Are your children’s vaccines up to date?

Set a reminder

Please or to access all these features

Parenting

For free parenting resources please check out the Early Years Alliance's Family Corner.

9 year old struggling with emotions and worries, how much of this is normal?

8 replies

MummaRumma · 15/11/2022 09:51

Hello, my first-born daughter is 9 years old and has always been a sensitive girl and quite mature emotionally. She also worries about the 'what if's'.
More so lately she has made a friend who is new to the school, and i feel that my DD is perhaps a bit infatuated with her? if that's the right way to describe it.
I won't go into all the details of this friendship but although my daughter loves this girl, it is also causing her lots of sadness. From what have interpreted, my DD worries she will make other friends and forget about her, my DD sometimes wants to play with other friends but feels that the 'girl' will forget about her or dislike her. My DD has expressed that she feels jealousy if the girl seems to like other kids more, she also has self-esteem issues like, perhaps this girl doesn't actually like her or perhaps no one likes her, in fact my DD is very well liked by lots of children as she is a kind, funny, fun loving and has her own styles.
Now i know that girls may tend to experience friendship issues, but this is all my DD's worries and what if's, nothing has actually happened as such.
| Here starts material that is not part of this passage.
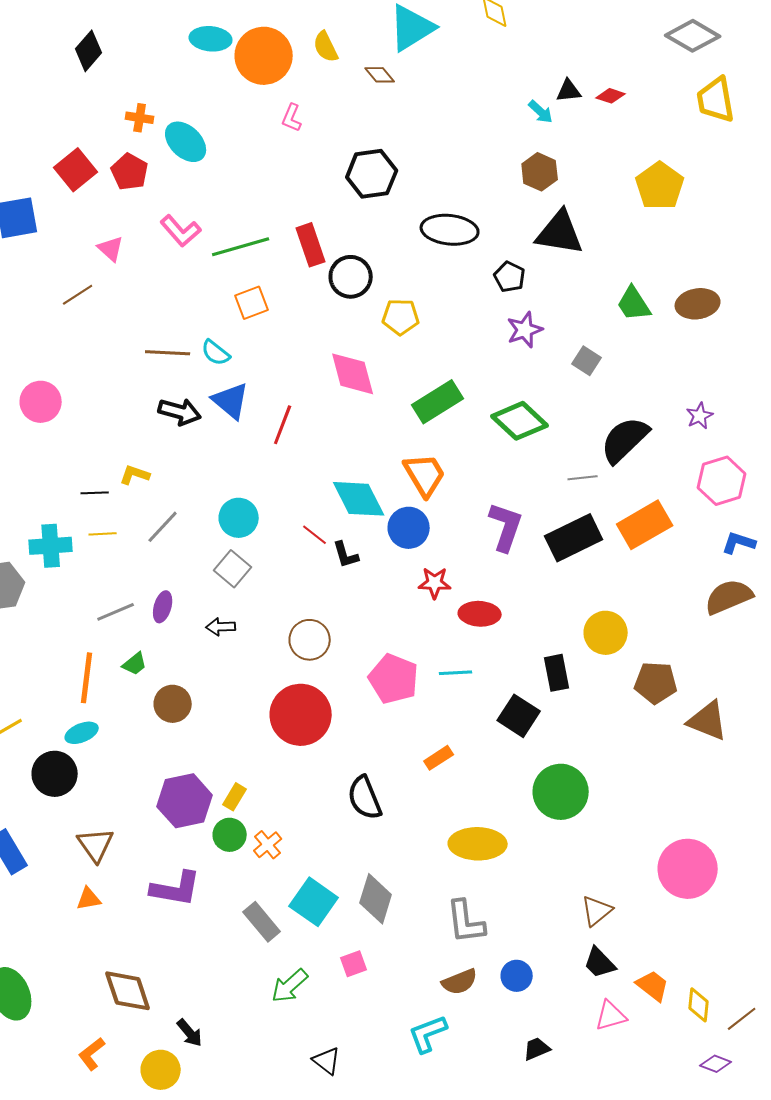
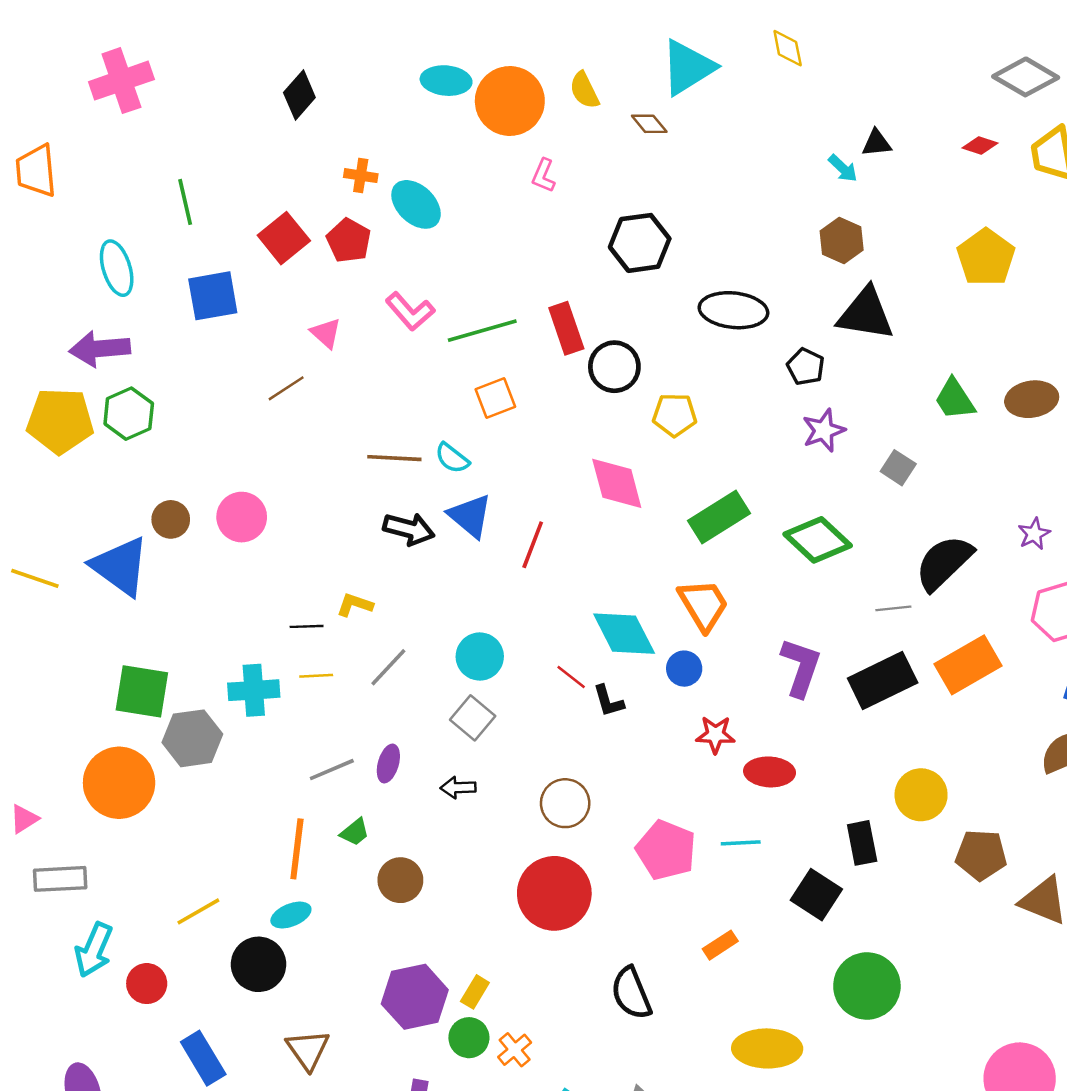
red diamond: (611, 96) -> (980, 145), moved
blue circle: (409, 528) -> (684, 669), size x0.7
For the last few weeks, she is up and down at home, sometimes she says she is so sad, and she cries and cries in a hysterical way on occasion. Sometimes she seems like nothing is worrying her at all but when she's sad, she is really sad and it's hard to shake off and rationalize with her.
So far i have listened, acknowledged and hugged her and tried to advise the best way i can.
What are your thoughts or experiences on this? any suggestions or advice is very welcome.

OP posts:
Are your children’s vaccines up to date?
MummaRumma · 15/11/2022 19:23

bumping for the evening crowd??

OP posts:
Winter789Mermaid · 15/11/2022 19:34

This is a classic age for friendship issues to start to crop up with lots of emotions flying around & personalities changing. Both my DDs liked this book along with joining activites outside school with a different group of girls www.amazon.co.uk/Smart-Girls-Guide-Friendship

redredwineub40 · 15/11/2022 19:34

I'm not sure what to make of it either - there is often a lot of friendships drama with girls but it's strange that this girl is so important to her - could you have some of her other friends around on play dates? It's not especially healthy to play only with one friend.

Interested in this thread?

Then you might like threads about these subjects:

Iwritethissittinginthekitchensink · 15/11/2022 19:37

It strikes me that you’re worrying about her worry. Which might cause her to internalise worry about worry.

Feelings are never the issue - it’s how we respond to feelings that can become the issue.

Worry/anxiety are normal feelings, and yes they can get too big and overwhelming, but compassion and accepting feelings is often the best way through.

MrsFunnyFace · 16/11/2022 12:17

Winter789Mermaid · 15/11/2022 19:34

This is a classic age for friendship issues to start to crop up with lots of emotions flying around & personalities changing. Both my DDs liked this book along with joining activites outside school with a different group of girls www.amazon.co.uk/Smart-Girls-Guide-Friendship

Thank you for your message, the link isn't working for me though, would you mind naming the book and author and i can search it

MrsFunnyFace · 16/11/2022 12:20

Iwritethissittinginthekitchensink · 15/11/2022 19:37

It strikes me that you’re worrying about her worry. Which might cause her to internalise worry about worry.

Feelings are never the issue - it’s how we respond to feelings that can become the issue.

Worry/anxiety are normal feelings, and yes they can get too big and overwhelming, but compassion and accepting feelings is often the best way through.

Thank you for your reply, i do worry you are right. we have family history of anxiety/depression and in the people i am talking about , a lot of their issues stem from incidents in childhood so i feel the importance to do right by her if you know what i mean.
i need to remember that worrying is normal and perhaps more common in my DD but that its how she deals with them that matters

Flockameanie · 16/11/2022 12:24

Their hormones start to kick in big time at this age. My DD is same age and is definitely pre-pubescent. Up and down like a yoyo, gets much more stressed about things than she used to. We’re trying to ride the wave, support where we can, let her talk about her feelings when she wants to (without trying to ‘fix’ then or pathologise them) and help her develop her tools in regulating her emotions.

Its hard though! Not least cos she seems so young to be dealing with all this stuff.

Winter789Mermaid · 16/11/2022 13:06

The Smart Girls Guide to friendships by Fiona Foden. I found talking things through explaining other people have different views and you can only control your reaction not theirs etc. it is big emotional roller coaster kicking in at that age and the gap in development starts to show more I found. Some were getting into make up& looks, others sporty or computer games, hence why I encouraged my DDs to find “their tribe” maybe outside school groups.